[Page layout parsing data]
○ ○ ○

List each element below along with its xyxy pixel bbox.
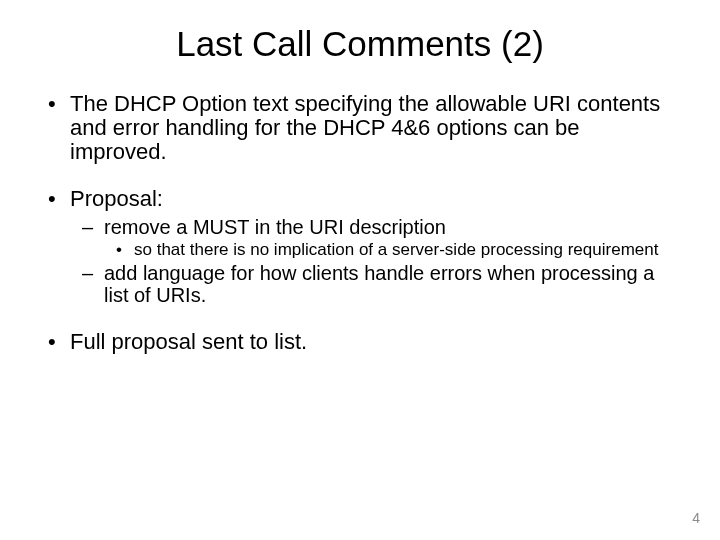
bullet-list: The DHCP Option text specifying the allo…: [40, 92, 680, 354]
sub-bullet-text: add language for how clients handle erro…: [104, 262, 654, 306]
bullet-item: Proposal: remove a MUST in the URI descr…: [40, 187, 680, 306]
bullet-item: Full proposal sent to list.: [40, 330, 680, 354]
sub-bullet-item: add language for how clients handle erro…: [70, 263, 680, 306]
sub-bullet-list: remove a MUST in the URI description so …: [70, 217, 680, 306]
bullet-item: The DHCP Option text specifying the allo…: [40, 92, 680, 163]
sub-sub-bullet-list: so that there is no implication of a ser…: [104, 241, 680, 259]
slide-title: Last Call Comments (2): [0, 0, 720, 74]
sub-bullet-text: remove a MUST in the URI description: [104, 216, 446, 238]
slide-content: The DHCP Option text specifying the allo…: [0, 74, 720, 354]
bullet-text: Full proposal sent to list.: [70, 329, 307, 354]
slide: Last Call Comments (2) The DHCP Option t…: [0, 0, 720, 540]
bullet-text: Proposal:: [70, 186, 163, 211]
sub-bullet-item: remove a MUST in the URI description so …: [70, 217, 680, 259]
sub-sub-bullet-text: so that there is no implication of a ser…: [134, 240, 658, 259]
sub-sub-bullet-item: so that there is no implication of a ser…: [104, 241, 680, 259]
bullet-text: The DHCP Option text specifying the allo…: [70, 91, 660, 164]
page-number: 4: [692, 510, 700, 526]
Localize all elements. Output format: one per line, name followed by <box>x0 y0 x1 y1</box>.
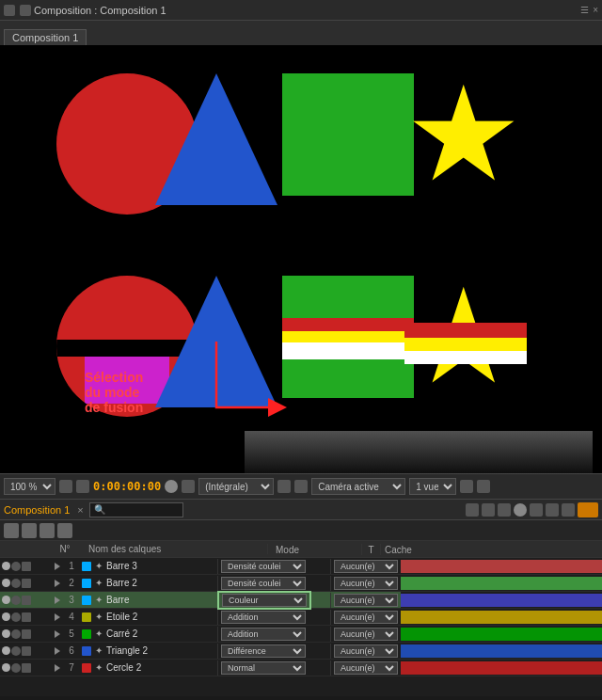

○ ○ ○

EXERCISE
Out of the records above, pull the lines that include the word "remove".

RESULT
bullet-item: Proposal: remove a MUST in the URI descr…: [40, 187, 680, 306]
sub-bullet-list: remove a MUST in the URI description so …: [70, 217, 680, 306]
sub-bullet-text: remove a MUST in the URI description: [104, 216, 446, 238]
sub-bullet-item: remove a MUST in the URI description so …: [70, 217, 680, 259]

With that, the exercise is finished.